• [WHAT THIS TASK INVOLVES]:
Copy the lines word for word. Begin at the line that contains "platform for publishing, distributing, and" and end with the final line of the data.

Page-level text extractions:
• • • •

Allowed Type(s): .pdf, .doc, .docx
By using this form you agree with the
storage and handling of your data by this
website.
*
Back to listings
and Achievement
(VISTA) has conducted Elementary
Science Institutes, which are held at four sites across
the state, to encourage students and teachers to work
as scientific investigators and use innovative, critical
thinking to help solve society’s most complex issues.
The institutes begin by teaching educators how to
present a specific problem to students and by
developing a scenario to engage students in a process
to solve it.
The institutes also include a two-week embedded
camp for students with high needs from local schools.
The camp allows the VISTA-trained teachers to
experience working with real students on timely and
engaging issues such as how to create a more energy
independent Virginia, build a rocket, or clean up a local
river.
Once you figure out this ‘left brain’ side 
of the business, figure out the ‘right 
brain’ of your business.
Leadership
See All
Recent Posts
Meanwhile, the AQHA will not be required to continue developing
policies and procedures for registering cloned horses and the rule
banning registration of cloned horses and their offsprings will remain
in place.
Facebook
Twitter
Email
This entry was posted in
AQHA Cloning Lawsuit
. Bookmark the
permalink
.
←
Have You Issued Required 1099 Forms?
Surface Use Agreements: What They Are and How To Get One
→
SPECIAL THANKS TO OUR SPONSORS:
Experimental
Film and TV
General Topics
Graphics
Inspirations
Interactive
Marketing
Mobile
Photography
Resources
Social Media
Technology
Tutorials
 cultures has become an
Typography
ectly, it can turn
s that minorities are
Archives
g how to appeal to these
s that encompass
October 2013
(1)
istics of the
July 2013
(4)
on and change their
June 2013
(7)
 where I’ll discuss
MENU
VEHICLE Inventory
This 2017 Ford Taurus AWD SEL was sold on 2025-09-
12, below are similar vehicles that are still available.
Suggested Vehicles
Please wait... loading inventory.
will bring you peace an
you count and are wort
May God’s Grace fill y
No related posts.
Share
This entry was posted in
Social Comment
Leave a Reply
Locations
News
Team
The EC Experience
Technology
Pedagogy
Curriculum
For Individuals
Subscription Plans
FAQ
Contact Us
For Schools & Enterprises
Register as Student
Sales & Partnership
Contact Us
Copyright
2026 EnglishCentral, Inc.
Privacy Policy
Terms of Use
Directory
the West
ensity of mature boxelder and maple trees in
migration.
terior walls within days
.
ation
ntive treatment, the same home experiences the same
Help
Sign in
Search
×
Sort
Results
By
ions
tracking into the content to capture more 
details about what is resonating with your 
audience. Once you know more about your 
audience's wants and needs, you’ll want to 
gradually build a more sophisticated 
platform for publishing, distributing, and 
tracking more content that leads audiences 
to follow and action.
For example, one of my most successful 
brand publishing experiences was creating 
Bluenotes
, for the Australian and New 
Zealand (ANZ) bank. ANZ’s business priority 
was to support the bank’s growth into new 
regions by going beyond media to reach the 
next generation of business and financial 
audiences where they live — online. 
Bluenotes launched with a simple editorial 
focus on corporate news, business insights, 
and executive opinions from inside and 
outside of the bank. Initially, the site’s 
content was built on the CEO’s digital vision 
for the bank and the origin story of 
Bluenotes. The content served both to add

• • • •

• [PROBLEM SOLUTION]:
platform for publishing, distributing, and 
tracking more content that leads audiences 
to follow and action.
For example, one of my most successful 
brand publishing experiences was creating 
Bluenotes
, for the Australian and New 
Zealand (ANZ) bank. ANZ’s business priority 
was to support the bank’s growth into new 
regions by going beyond media to reach the 
next generation of business and financial 
audiences where they live — online. 
Bluenotes launched with a simple editorial 
focus on corporate news, business insights, 
and executive opinions from inside and 
outside of the bank. Initially, the site’s 
content was built on the CEO’s digital vision 
for the bank and the origin story of 
Bluenotes. The content served both to add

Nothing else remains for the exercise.